>>
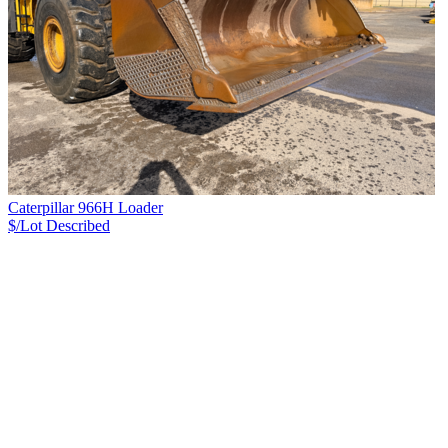
Caterpillar 966H Loader
$/Lot
Described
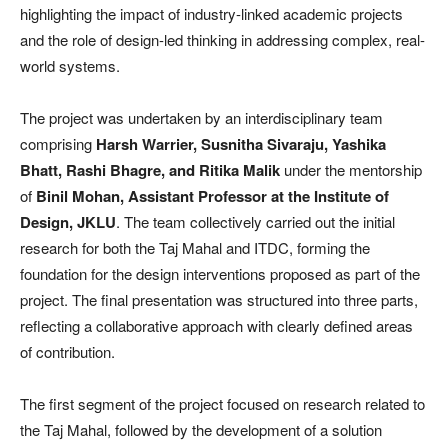
highlighting the impact of industry-linked academic projects
and the role of design-led thinking in addressing complex, real-
world systems.
The project was undertaken by an interdisciplinary team
comprising
Harsh Warrier, Susnitha Sivaraju, Yashika
Bhatt, Rashi Bhagre, and Ritika Malik
under the mentorship
of
Binil Mohan, Assistant Professor at the Institute of
Design, JKLU
. The team collectively carried out the initial
research for both the Taj Mahal and ITDC, forming the
foundation for the design interventions proposed as part of the
project. The final presentation was structured into three parts,
reflecting a collaborative approach with clearly defined areas
of contribution.
The first segment of the project focused on research related to
the Taj Mahal, followed by the development of a solution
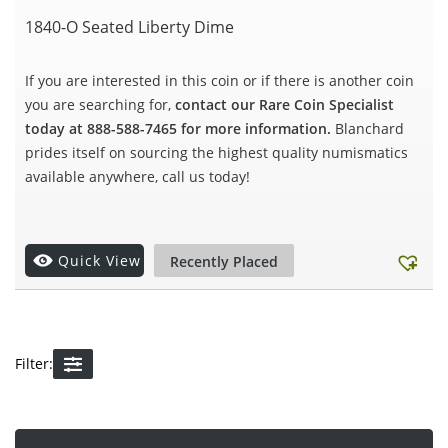
1840-O Seated Liberty Dime
If you are interested in this coin or if there is another coin
you are searching for,
contact our Rare Coin Specialist
today at 888-588-7465 for more information.
Blanchard
prides itself on sourcing the highest quality numismatics
available anywhere, call us today!
Quick View
Recently Placed
Filter:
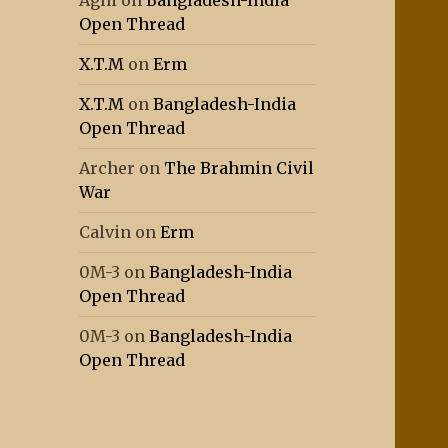
Agni
on
Bangladesh-India
Open Thread
X.T.M
on
Erm
X.T.M
on
Bangladesh-India
Open Thread
Archer
on
The Brahmin Civil
War
Calvin
on
Erm
0M-3
on
Bangladesh-India
Open Thread
0M-3
on
Bangladesh-India
Open Thread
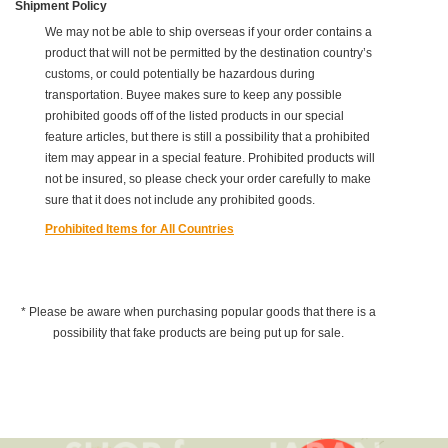
Shipment Policy
We may not be able to ship overseas if your order contains a
product that will not be permitted by the destination country’s
customs, or could potentially be hazardous during
transportation. Buyee makes sure to keep any possible
prohibited goods off of the listed products in our special
feature articles, but there is still a possibility that a prohibited
item may appear in a special feature. Prohibited products will
not be insured, so please check your order carefully to make
sure that it does not include any prohibited goods.
Prohibited Items for All Countries
* Please be aware when purchasing popular goods that there is a
possibility that fake products are being put up for sale.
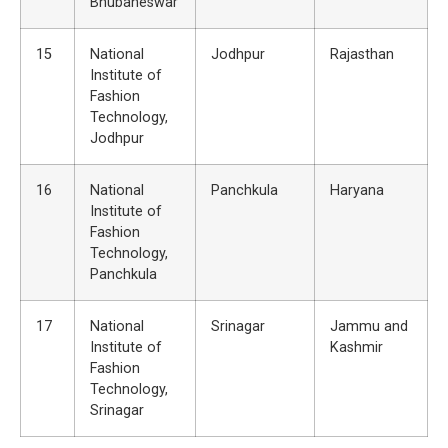
Bhubaneswar
15
National
Jodhpur
Rajasthan
Institute of
Fashion
Technology,
Jodhpur
16
National
Panchkula
Haryana
Institute of
Fashion
Technology,
Panchkula
17
National
Srinagar
Jammu and
Institute of
Kashmir
Fashion
Technology,
Srinagar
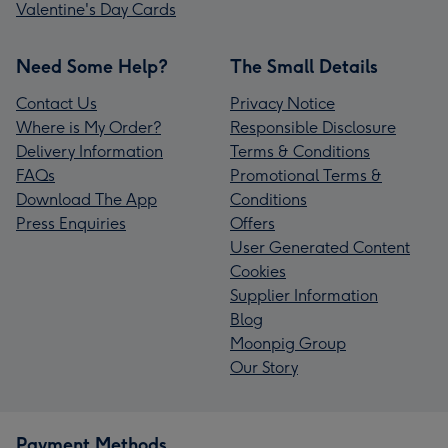
Valentine's Day Cards
Need Some Help?
The Small Details
Contact Us
Privacy Notice
Where is My Order?
Responsible Disclosure
Delivery Information
Terms & Conditions
FAQs
Promotional Terms &
Download The App
Conditions
Press Enquiries
Offers
User Generated Content
Cookies
Supplier Information
Blog
Moonpig Group
Our Story
Payment Methods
<<
- [ASSIGNMENT]:
Going by the data above, give back only the lines from the one containing "and the role" through the one containing "prides itself on", exactly as they stand, both ends included and no images.

- [FINAL ANSWER]:
and the role of design-led thinking in addressing complex, real-
world systems.
The project was undertaken by an interdisciplinary team
comprising
Harsh Warrier, Susnitha Sivaraju, Yashika
Bhatt, Rashi Bhagre, and Ritika Malik
under the mentorship
of
Binil Mohan, Assistant Professor at the Institute of
Design, JKLU
. The team collectively carried out the initial
research for both the Taj Mahal and ITDC, forming the
foundation for the design interventions proposed as part of the
project. The final presentation was structured into three parts,
reflecting a collaborative approach with clearly defined areas
of contribution.
The first segment of the project focused on research related to
the Taj Mahal, followed by the development of a solution
1840-O Seated Liberty Dime
If you are interested in this coin or if there is another coin
you are searching for,
contact our Rare Coin Specialist
today at 888-588-7465 for more information.
Blanchard
prides itself on sourcing the highest quality numismatics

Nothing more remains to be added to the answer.